IDC estimates that over the next two years, 90% of new enterprise applications will be developed as cloud-native apps, using agile methodologies and API-driven architectures that leverage dynamic microservices, containers, and serverless functions. These trends are accelerating faster than IT teams can keep up, which creates a constant churn of complexity that has made observability at scale all but impossible to achieve manually.
Manually is the operative word here. As organizations continue to ramp up their digital transformation efforts, the pace of software innovation through increased investment in cloud-native development – using containers, microservices, and open-source standards like OpenTelemetry – is only going to get faster. Dynamic environments that use Kubernetes, serverless, and multicloud architectures will only get more complex.
Managing this speed and complexity requires automated, AI-assisted observability into your full multicloud environment. That observability depends on next-generation distributed tracing capabilities – tracing designed for cloud-native, multicloud environments – that are capable of not only supporting open standards like OpenTelemetry, but also complementing and enriching them with code-level context.
Here are three reasons observability of complex multicloud environments can’t work without an automated, next-gen approach to distributed tracing.
1. Conventional distributed tracing is limited
With conventional distributed tracing, when a user interacts with an application, the transaction is assigned a unique ID. That ID travels with the transaction as it makes other requests to additional apps, microservices, and infrastructure, tracking dependencies between services along the way.
But methods that rely only on metrics, logs, and single traces miss a lot of context – details like code and metadata, context like user behavior, and data from open-source standards that developers and analysts can use to debug and manage services. Conventional methods might also fail to provide traces across cloud boundaries, which is a major blind spot for hybrid-cloud and multicloud environments that depend on observability across public and private clouds. Simply put, conventional distributed tracing approaches can leave IT teams short of a complete and insightful picture of their cloud and container-based environments.

Conventional distributed tracing uses metrics, traces, and logs that are often treated as data silos, with no relationships between them and aggregated in arbitrary ways.
2. Open source doesn’t automatically mean higher quality data for tracing
Open-source solutions like service mesh, OpenTelemetry, and serverless applications may open new data sources for observability and managing Kubernetes, but that data does not extend to interfaces with other services. This limitation leads to incomplete traces, gaps, and blind spots, and often requires teams to make multiple manual code changes just to yield what is still low-resolution data.
OpenTelemetry data, for example, does not include additional relevant information like container metrics, infrastructure health metrics, or code-level details like method hotspots and CPU analysis. OpenTelemetry and other open-source tools are valuable, but to overcome incomplete traces, gaps, and blind spots, they need to be complemented with enriched data to provide full context for IT teams.
3. Manual distributed tracing adds more work and complexity for already stretched IT teams
Distributed tracing promises to streamline ITOps and make it easier to determine dependencies and pinpoint anomalies. But if the traces are incomplete, lack full context, or are burdened by low-resolution data from open-source tools, teams still have to spend time chasing down which traces or parts of a trace need to be analyzed manually.
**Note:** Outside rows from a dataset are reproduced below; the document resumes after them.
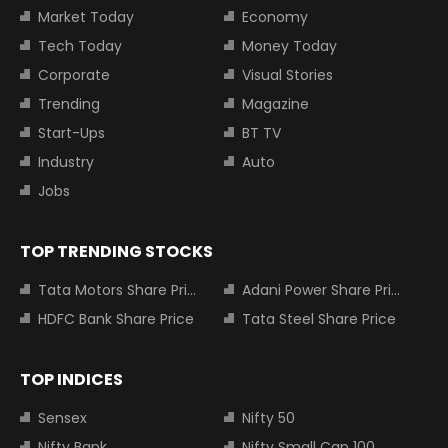
Market Today
Economy
Tech Today
Money Today
Corporate
Visual Stories
Trending
Magazine
Start-Ups
BT TV
Industry
Auto
Jobs
TOP TRENDING STOCKS
Tata Motors Share Price
Adani Power Share Price
HDFC Bank Share Price
Tata Steel Share Price
TOP INDICES
Sensex
Nifty 50
Nifty Bank
Nifty Small Cap 100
By relying solely on metrics, logs, and single traces, the conventional approach to distributed tracing means teams have to spend time manually instrumenting telemetry code, reconfiguring instrumentation after updates, and continually optimizing data when they could be spending time innovating to deliver better business outcomes.
Next-generation distributed tracing takes a whole new approach
Distributed tracing for complex multicloud environments needs to leap forward into a new generation, powered by continuous automation and AI-assistance.
Next-generation distributed tracing means automatically discovering and picking up telemetry instrumentation from all monitored hosts, services, processes, and applications – including instrumentation from OpenTelemetry, serverless apps, service mesh, and other open-source services. It means providing code-level insights, like an exact method hotspot or CPU time to a central observability platform for debugging and performance tuning. It means shipping updated instrumentation code without requiring teams to update or redeploy their applications.
Next-generation distributed tracing also means taking an AI-driven approach to evaluating all telemetry data in real time and providing relevant and precise answers – not statistical guesses – that detail the current state of your multicloud environment.

Next-generation distributed tracing uses AI and automation to bring context to standard logs, traces, and metrics, and enrich them with metadata, user behavior data, and code-level details to deliver precise answers.
AI-assistance and continuous automation go hand-in-hand with next-gen distributed tracing to transform the way IT teams work. With the ability to pinpoint and remedy system anomalies and analyze user behavior and performance issues from a single source of truth, teams can innovate faster and collaborate more efficiently.
Distributed tracing for a new age of intelligent observability
Multicloud environments with dynamic applications, containers, and microservices are only going to get more complex, not less. The conventional approach to distributed tracing simply doesn’t scale.
Next-generation distributed tracing across the full stack is about delivering automatic and intelligent observability at scale that generates precise code-level insights and real, actionable analysis. It’s the only way IT teams can achieve the observability they need at scale to not just keep up with complexity, but push the pace of software innovation and improve digital experiences that drive better business outcomes.